The time it takes for car A to stop (relative to B) is t: V - at = 0, t = V a = 10 A

A should stop at 100 meters (relative to b): vt - 1 2 * a * t 2 = 100

10 * 10 A - 1 2 * A * 10 A) 2 = 100, A = M S2 or km H2

Ideally, two cars should go at the same speed.

Answer: (v -v2) t 2 = 100

t=20sa=

1.The force decomposition of F, assuming that the force on Ab is 0 Newton, then the three forces of gravity, AC and AF of A in the figure are balanced, and you can calculate what AF is, if AF is larger than the value obtained, then the force in the vertical direction is bound to be greater than the weight of the object, then the object moves upward, and AB cannot be straightened, so the AF calculated this time is the upper limit of the force.

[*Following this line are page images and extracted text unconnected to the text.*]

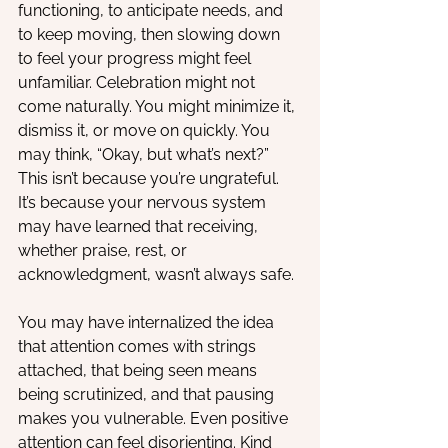
functioning, to anticipate needs, and 
to keep moving, then slowing down 
to feel your progress might feel 
unfamiliar. Celebration might not 
come naturally. You might minimize it, 
dismiss it, or move on quickly. You 
may think, “Okay, but what’s next?” 
This isn’t because you’re ungrateful. 
It’s because your nervous system 
may have learned that receiving, 
whether praise, rest, or 
acknowledgment, wasn’t always safe. 
You may have internalized the idea 
that attention comes with strings 
attached, that being seen means 
being scrutinized, and that pausing 
makes you vulnerable. Even positive 
attention can feel disorienting. Kind 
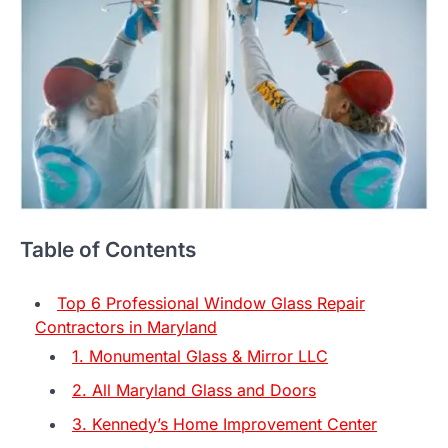
Table of Contents
Top 6 Professional Window Glass Repair
Contractors in Maryland
1. Monumental Glass & Mirror LLC
2. All Maryland Glass and Doors
3. Kennedy’s Home Improvement Center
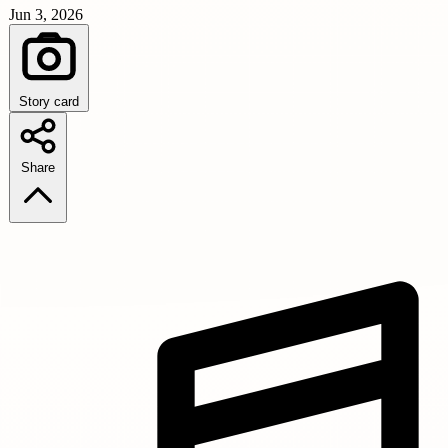
Jun 3, 2026
Story card
Share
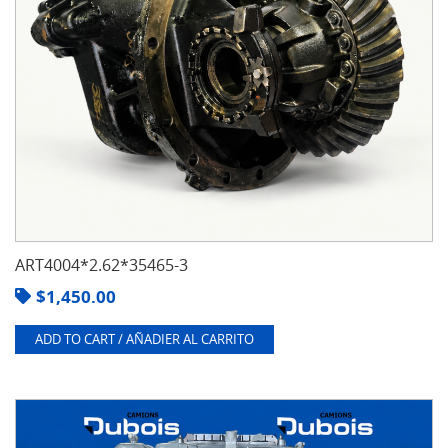
ART4004*2.62*35465-3
$
1,450.00
ADD TO CART / AÑADIER AL CARRITO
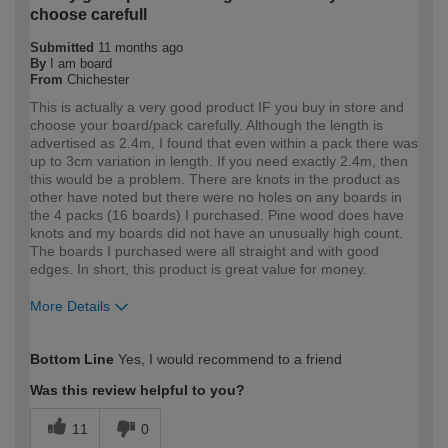
choose carefull
Submitted
11 months ago
By
I am board
From
Chichester
This is actually a very good product IF you buy in store and
choose your board/pack carefully. Although the length is
advertised as 2.4m, I found that even within a pack there was
up to 3cm variation in length. If you need exactly 2.4m, then
this would be a problem. There are knots in the product as
other have noted but there were no holes on any boards in
the 4 packs (16 boards) I purchased. Pine wood does have
knots and my boards did not have an unusually high count.
The boards I purchased were all straight and with good
edges. In short, this product is great value for money.
More Details
How would you describe your DIY
DIYer
Bottom Line
Yes, I would recommend to a friend
expertise?
Was this review helpful to you?
11
0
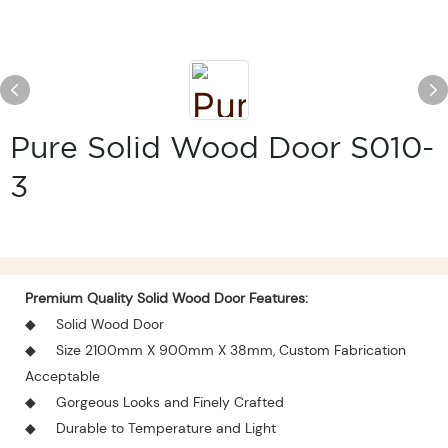
Pure Solid Wood Door S010-
3
Premium Quality
Solid Wood Door
Features:
◆
Solid
Wood Door
◆
Size 2100mm X 900mm X 38mm, Custom Fabrication
Acceptable
◆
Gorgeous Looks and Finely Crafted
◆
Durable to Temperature and Light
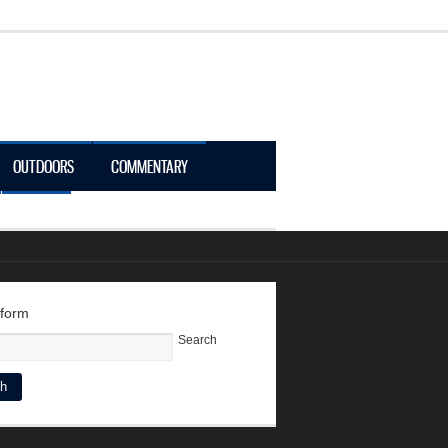
OUTDOORS
COMMENTARY
LOGIN
 form
Search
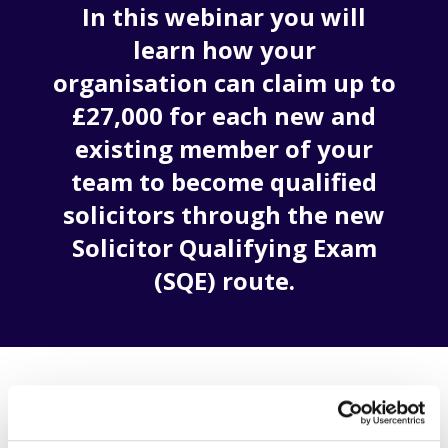
In this webinar you will
learn how your
organisation can claim up to
£27,000 for each new and
existing member of your
team to become qualified
solicitors through the new
Solicitor Qualifying Exam
(SQE) route.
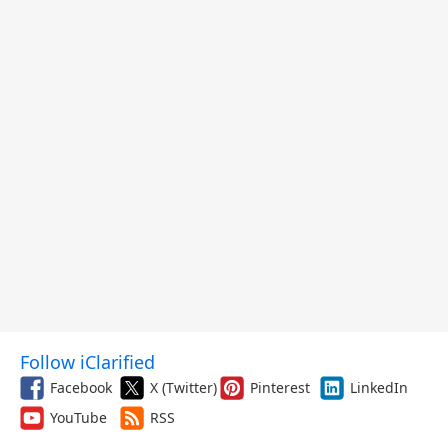
Follow iClarified
Facebook
X (Twitter)
Pinterest
LinkedIn
YouTube
RSS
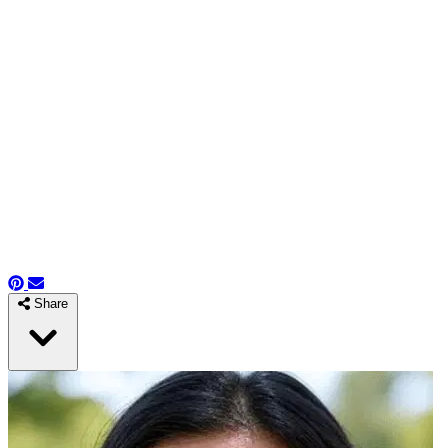
Share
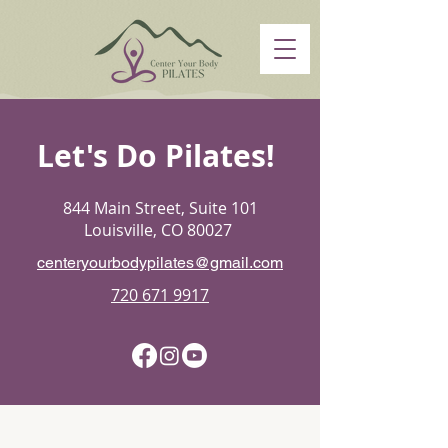
Let's Do Pilates!
844 Main Street, Suite 101
Louisville, CO 80027
centeryourbodypilates@gmail.com
720 671 9917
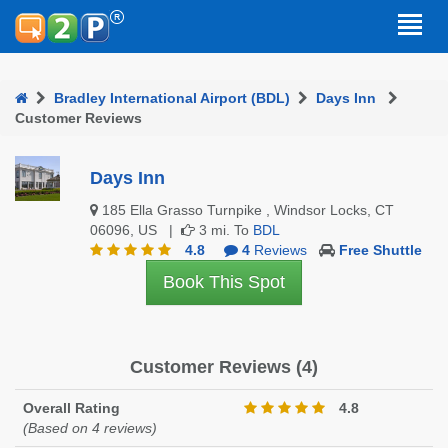
Bradley International Airport (BDL)
Days Inn
Customer Reviews
Days Inn
185 Ella Grasso Turnpike , Windsor Locks, CT
06096, US |
3 mi. To
BDL
4.8
4
Reviews
Free Shuttle
Book This Spot
Customer Reviews (4)
Overall Rating
4.8
(Based on 4 reviews)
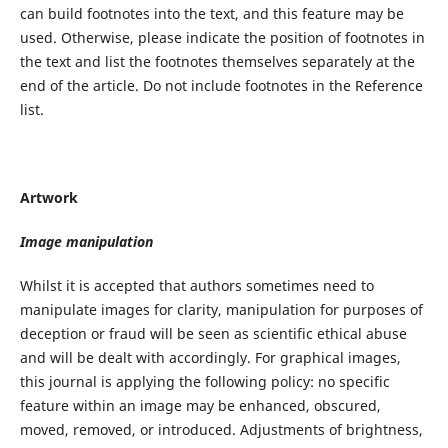
can build footnotes into the text, and this feature may be
used. Otherwise, please indicate the position of footnotes in
the text and list the footnotes themselves separately at the
end of the article. Do not include footnotes in the Reference
list.
Artwork
Image manipulation
Whilst it is accepted that authors sometimes need to
manipulate images for clarity, manipulation for purposes of
deception or fraud will be seen as scientific ethical abuse
and will be dealt with accordingly. For graphical images,
this journal is applying the following policy: no specific
feature within an image may be enhanced, obscured,
moved, removed, or introduced. Adjustments of brightness,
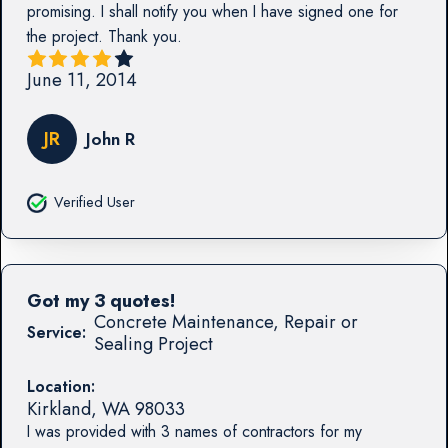
promising. I shall notify you when I have signed one for
the project. Thank you.
June 11, 2014
JR
John R
Verified User
Got my 3 quotes!
Concrete Maintenance, Repair or
Service:
Sealing Project
Location:
Kirkland
,
WA
98033
I was provided with 3 names of contractors for my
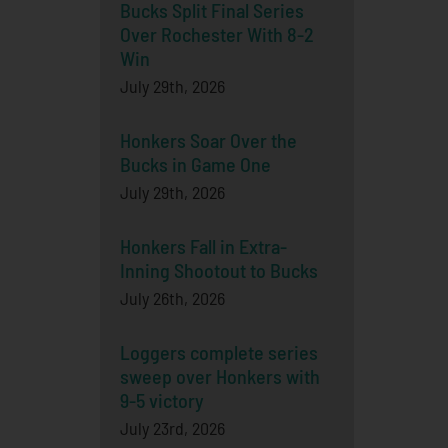
Bucks Split Final Series
Over Rochester With 8-2
Win
July 29th, 2026
Honkers Soar Over the
Bucks in Game One
July 29th, 2026
Honkers Fall in Extra-
Inning Shootout to Bucks
July 26th, 2026
Loggers complete series
sweep over Honkers with
9-5 victory
July 23rd, 2026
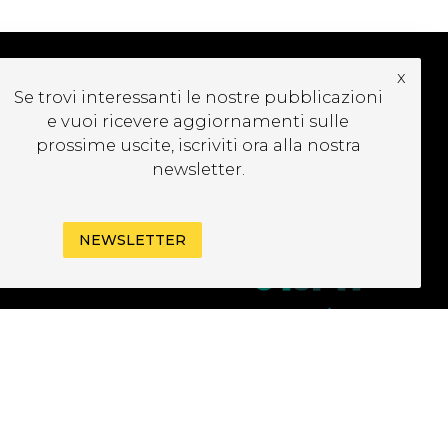
x
Se trovi interessanti le nostre pubblicazioni
CRIVITI ALLA
e vuoi ricevere aggiornamenti sulle
EWSLETTER
prossime uscite, iscriviti ora alla nostra
newsletter.
NEWSLETTER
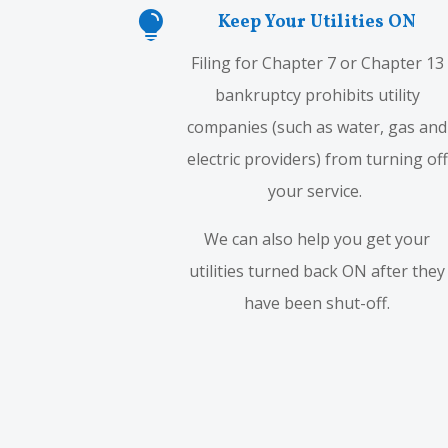

Keep Your Utilities ON
Filing for Chapter 7 or Chapter 13
bankruptcy prohibits utility
companies (such as water, gas and
electric providers) from turning off
your service.
We can also help you get your
utilities turned back ON after they
have been shut-off.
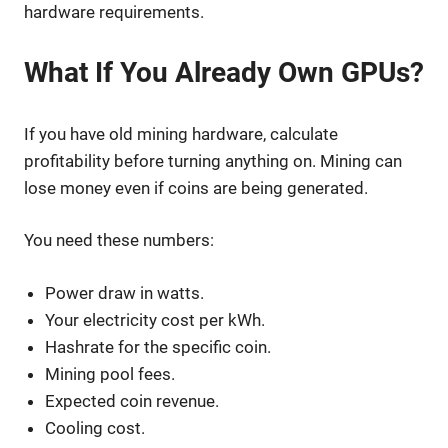
hardware requirements.
What If You Already Own GPUs?
If you have old mining hardware, calculate
profitability before turning anything on. Mining can
lose money even if coins are being generated.
You need these numbers:
Power draw in watts.
Your electricity cost per kWh.
Hashrate for the specific coin.
Mining pool fees.
Expected coin revenue.
Cooling cost.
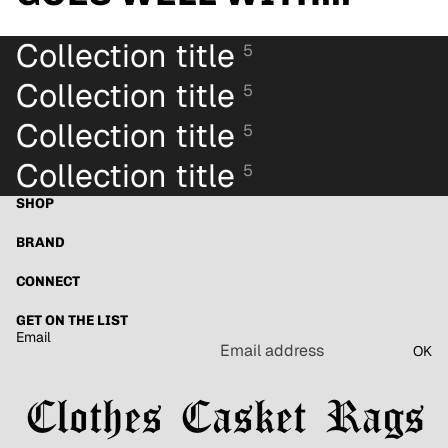
Collection title
5
Collection title
5
Collection title
5
Collection title
5
SHOP
BRAND
CONNECT
GET ON THE LIST
Email
OK
Refund policy
Privacy policy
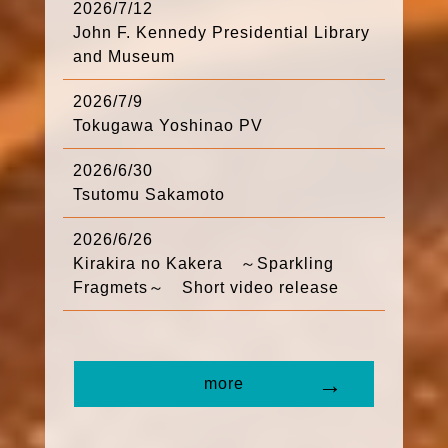
2026/7/12
John F. Kennedy Presidential Library
and Museum
2026/7/9
Tokugawa Yoshinao PV
2026/6/30
Tsutomu Sakamoto
2026/6/26
Kirakira no Kakera ～Sparkling
Fragmets～ Short video release
more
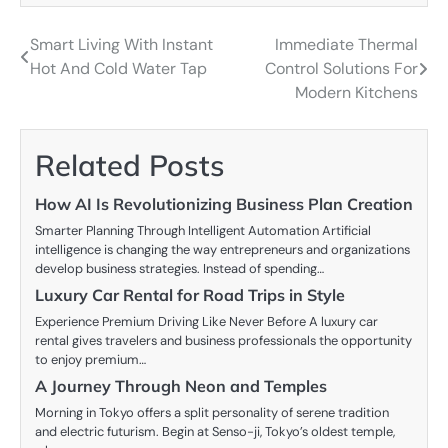
Smart Living With Instant
Immediate Thermal
Post
Hot And Cold Water Tap
Control Solutions For
navigation
Modern Kitchens
Related Posts
How AI Is Revolutionizing Business Plan Creation
Smarter Planning Through Intelligent Automation Artificial
intelligence is changing the way entrepreneurs and organizations
develop business strategies. Instead of spending…
Luxury Car Rental for Road Trips in Style
Experience Premium Driving Like Never Before A luxury car
rental gives travelers and business professionals the opportunity
to enjoy premium…
A Journey Through Neon and Temples
Morning in Tokyo offers a split personality of serene tradition
and electric futurism. Begin at Senso-ji, Tokyo’s oldest temple,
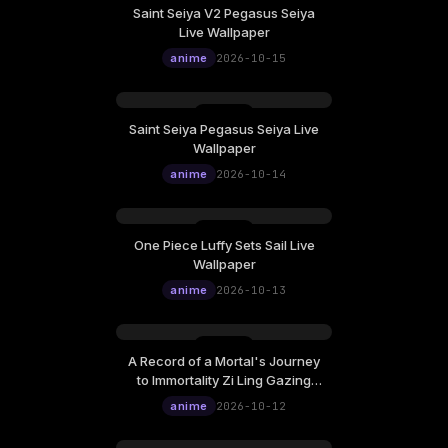
Saint Seiya V2 Pegasus Seiya
Live Wallpaper
anime
2026-10-15
Saint Seiya Pegasus Seiya Live
Wallpaper
anime
2026-10-14
One Piece Luffy Sets Sail Live
Wallpaper
anime
2026-10-13
A Record of a Mortal's Journey
to Immortality Zi Ling Gazing
Afar Live Wallpaper
anime
2026-10-12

2.Assuming that the force on AC is 0 Newton, then, the gravity of AB, AF and A, the three forces are balanced, and the magnitude of F is calculated according to the angle relationship, if AF is smaller, then the component AC of AB in the horizontal direction must be greater than the component of AF in the horizontal direction, then AC cannot be straightened, so the value is the lower limit.

According to these two equations, the equation is fsin +t1sin mg=0 .1 fcosθ－t2－t1cosθ=0 ..2 from Eq. 2 gives f = (t2+t1cos ) cos =t2 cos +t1 .

3 From Eq. 1 we get t1 = (mg-fsin ) sin =mg sin -f .4. Bringing Eq. 4 into Eq. 3 gives f = t2 cos +mg sin -f, that is, 2f = t2 cos +mg sin f = t2 2cos +mg 2sin, and merging to obtain f = (t2sin +mgcos ) 2sin cos = t2 2cos +mg 2sin

1.Erasers are fast because the paper is subject to high air resistance during the fall. If pinched, the ball will fall faster because there is less air resistance.

2. h = 1/2 * g * t^2

In free fall, the displacement is equal to g(t 2) divided by 2, so 2 = if there is air resistance, the falling speed is not that fast, so the actual height is less than the calculated value.

Answer: 1. Release a piece of paper and a piece of stationery eraser at the same time. Stationery erasers will fall quickly; Then knead the paper into a very small and tight paper ball and release the eraser at the same time, and the paper will fall faster than the last time.

Because the object will be affected by air resistance when falling (moving) in the atmosphere, the lighter the object, the larger the area of the moving surface, the greater the impact, so the first paper piece falls slowly, when the paper is pinched into a very small and tight paper ball, it is affected by air resistance and becomes smaller, so it is faster than the first time.